Tuesday, February 1, 2022

Disappearing U.S. city of the day: Detroit, Michigan (2020 census edition)

Detroit in its heyday
From Retiring Guy's postcard collection

Another double-digit-percentage population loss for the Motor City.  Overall, its population is down 65% from  its 1950 peak.  

The Detroit News, 8/12/2021
Duggan had suggested Detroit would have experienced a leveling by now after annual counts showed a slowing decline from 2010, when the city's population was more than 713,000. But the U.S. Census Bureau put 2020's population tally at 639,111, a drop of 10.5% or almost 75,000 residents from a decade ago, according to data it released Thursday. 
It's the seventh straight decade Detroit's population has declined since the census showed the city with nearly 1.85 million residents in 1950. 
But Detroit remained Michigan's largest city, followed by Grand Rapids, which grew 5.8% to 188,040 residents. Warren remains the state's third-largest city.
After a loss of more than one million residents over the past 70 years, the undercounting argument has lost its effeciveness.

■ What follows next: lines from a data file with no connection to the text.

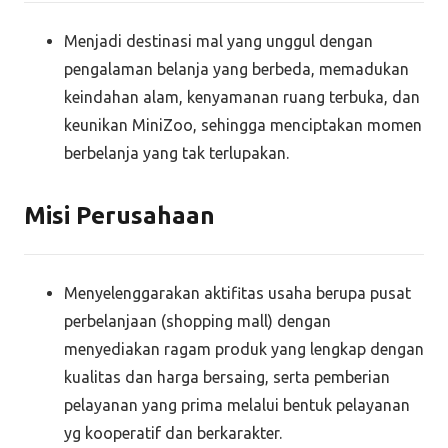
Menjadi destinasi mal yang unggul dengan
pengalaman belanja yang berbeda, memadukan
keindahan alam, kenyamanan ruang terbuka, dan
keunikan MiniZoo, sehingga menciptakan momen
berbelanja yang tak terlupakan.
Misi Perusahaan
Menyelenggarakan aktifitas usaha berupa pusat
perbelanjaan (shopping mall) dengan
menyediakan ragam produk yang lengkap dengan
kualitas dan harga bersaing, serta pemberian
pelayanan yang prima melalui bentuk pelayanan
yg kooperatif dan berkarakter.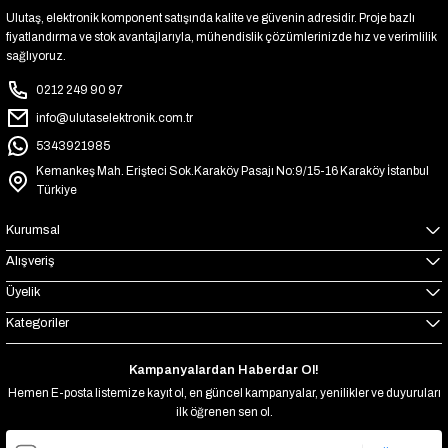
Ulutaş, elektronik komponent satışında kalite ve güvenin adresidir. Proje bazlı
fiyatlandırma ve stok avantajlarıyla, mühendislik çözümlerinizde hız ve verimlilik
sağlıyoruz.
0212 249 90 97
info@ulutaselektronik.com.tr
5343921985
Kemankeş Mah. Erişteci Sok.Karaköy Pasajı No:9/15-16 Karaköy İstanbul
Türkiye
Kurumsal
Alışveriş
Üyelik
Kategoriler
Kampanyalardan Haberdar Ol!
Hemen E-posta listemize kayıt ol, en güncel kampanyalar, yenilikler ve duyuruları
ilk öğrenen sen ol.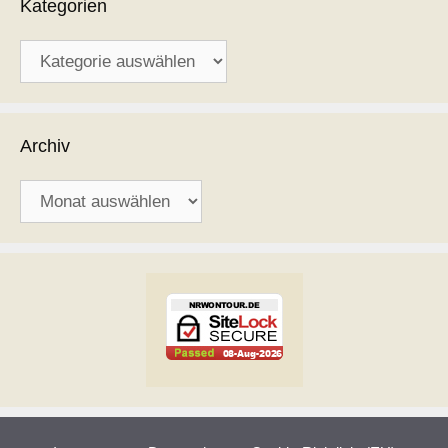
Kategorien
Kategorien
Archiv
Archiv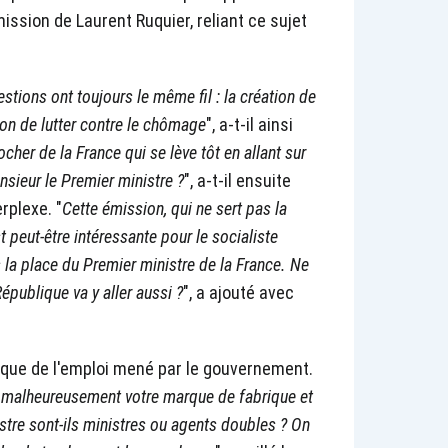
ission de Laurent Ruquier, reliant ce sujet
stions ont toujours le même fil : la création de
açon de lutter contre le chômage
", a-t-il ainsi
her de la France qui se lève tôt en allant sur
nsieur le Premier ministre ?
", a-t-il ensuite
rplexe. "
Cette émission, qui ne sert pas la
 peut-être intéressante pour le socialiste
s la place du Premier ministre de la France. Ne
épublique va y aller aussi ?
", a ajouté avec
itique de l'emploi mené par le gouvernement.
st malheureusement votre marque de fabrique et
stre sont-ils ministres ou agents doubles ? On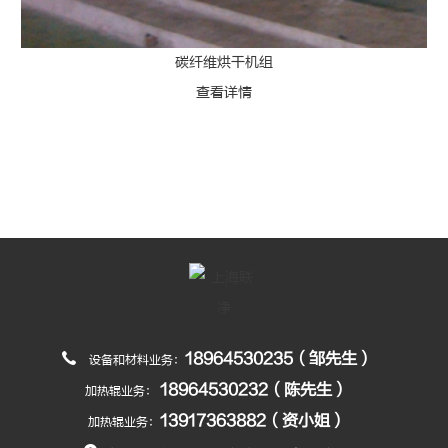
碳纤维烘干机组
查看详情
18964530235（邹先生）
设备和材料业务：
18964530232（陈先生）
加热辊业务：
13917363882（资小姐）
加热辊业务：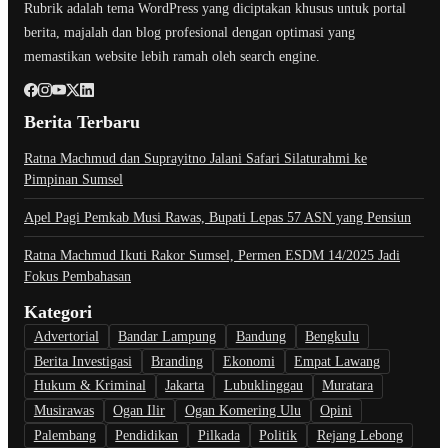
Rubrik adalah tema WordPress yang diciptakan khusus untuk portal
berita, majalah dan blog profesional dengan optimasi yang
memastikan website lebih ramah oleh search engine.
Berita Terbaru
Ratna Machmud dan Suprayitno Jalani Safari Silaturahmi ke
Pimpinan Sumsel
Apel Pagi Pemkab Musi Rawas, Bupati Lepas 57 ASN yang Pensiun
Ratna Machmud Ikuti Rakor Sumsel, Permen ESDM 14/2025 Jadi
Fokus Pembahasan
Kategori
Advertorial
Bandar Lampung
Bandung
Bengkulu
Berita Investigasi
Branding
Ekonomi
Empat Lawang
Hukum & Kriminal
Jakarta
Lubuklinggau
Muratara
Musirawas
Ogan Ilir
Ogan Komering Ulu
Opini
Palembang
Pendidikan
Pilkada
Politik
Rejang Lebong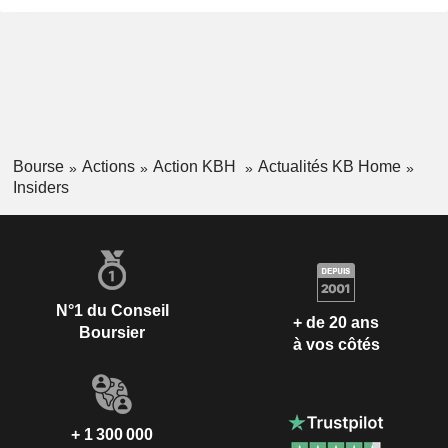
Bourse
Actions
Action KBH
Actualités KB Home
Insiders
N°1 du Conseil
+ de 20 ans
Boursier
à vos côtés
+ 1 300 000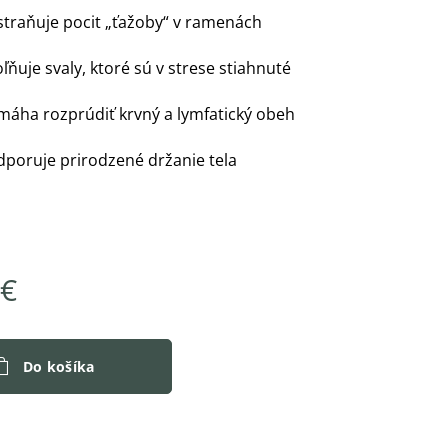
traňuje pocit „ťažoby“ v ramenách
ľňuje svaly, ktoré sú v strese stiahnuté
áha rozprúdiť krvný a lymfatický obeh
poruje prirodzené držanie tela
€
Do košíka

But it's what Detroit officialas do every 10 years.

ABC News, 3/21/2011

New York Times, 5/2/2000

Original 1/1/2019 post starts here

Detroit's population peaked in 1950 at 1,849,568.  Its 2017 estimated population is 673,104 -- a drop of 1,176,464, or 63.6%.

Source:  Wikipedia

African-Americans comprised 16.2% of Detroit's population in 1950.

No city is an island.  The current estimated population of the Detroit metropolitan area is 4,313,002, which is up 0.4% from 2010.